Confronting our legitimate strangeness then shows us the limits of transcendence. This takes us into a more honest relationship with what disillusionment can give us, and therefore takes us into a search for a new accommodation with our changing realities. We cannot ever escape the clutches of Futility unless we can couch our intentions within a view of what is possible that gives us some expectation of traction. We lose our balance, become disoriented, when we maintain habits of thought and action that we "Know" will not work. We also risk futility when we have set expectations that cannot ever possibly be met.
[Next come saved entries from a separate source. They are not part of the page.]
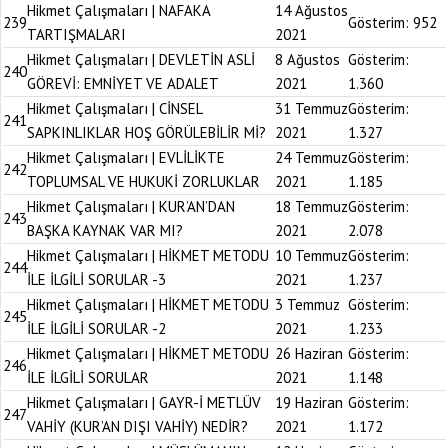
Hikmet Çalışmaları | NAFAKA
14 Ağustos
239
Gösterim:
952
TARTIŞMALARI
2021
Hikmet Çalışmaları | DEVLETİN ASLİ
8 Ağustos
Gösterim:
240
GÖREVİ: EMNİYET VE ADALET
2021
1.360
Hikmet Çalışmaları | CİNSEL
31 Temmuz
Gösterim:
241
SAPKINLIKLAR HOŞ GÖRÜLEBİLİR Mİ?
2021
1.327
Hikmet Çalışmaları | EVLİLİKTE
24 Temmuz
Gösterim:
242
TOPLUMSAL VE HUKUKİ ZORLUKLAR
2021
1.185
Hikmet Çalışmaları | KUR’AN’DAN
18 Temmuz
Gösterim:
243
BAŞKA KAYNAK VAR MI?
2021
2.078
Hikmet Çalışmaları | HİKMET METODU
10 Temmuz
Gösterim:
244
İLE İLGİLİ SORULAR -3
2021
1.237
Hikmet Çalışmaları | HİKMET METODU
3 Temmuz
Gösterim:
245
İLE İLGİLİ SORULAR -2
2021
1.233
Hikmet Çalışmaları | HİKMET METODU
26 Haziran
Gösterim:
246
İLE İLGİLİ SORULAR
2021
1.148
Hikmet Çalışmaları | GAYR-İ METLÜV
19 Haziran
Gösterim:
247
VAHİY (KUR’AN DIŞI VAHİY) NEDİR?
2021
1.172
Our path must necessarily stumble along between these two verges as we attempt to find our way. In this process; developing a relationship, an acceptance, and an accommodation with our legitimate strangeness; provides us with a compass. It helps ground us inside a "shell" we know is not sufficient to hold "us," but that remains the perceptual and conceptual vessel of our engagement with existence. The shimmering, coalescing, and fractured composite that marks our various personae are not the solid self we imagine. Neither are they an illusion in the sense that we will ever escape the consequences of their complexity. Maintaining a radical sense of our own legitimate strangeness gives us a handle on this foment, one that may help us find our way without letting us get comfortable within whatever accommodation we eventually settle upon. It keeps us in a healthy friction between where we "think" we are and where we might be. This friction provides us with traction. This is the key to stepping out of futility into a realm of potential action that can be sustained by a maturing sense of hope's true realm.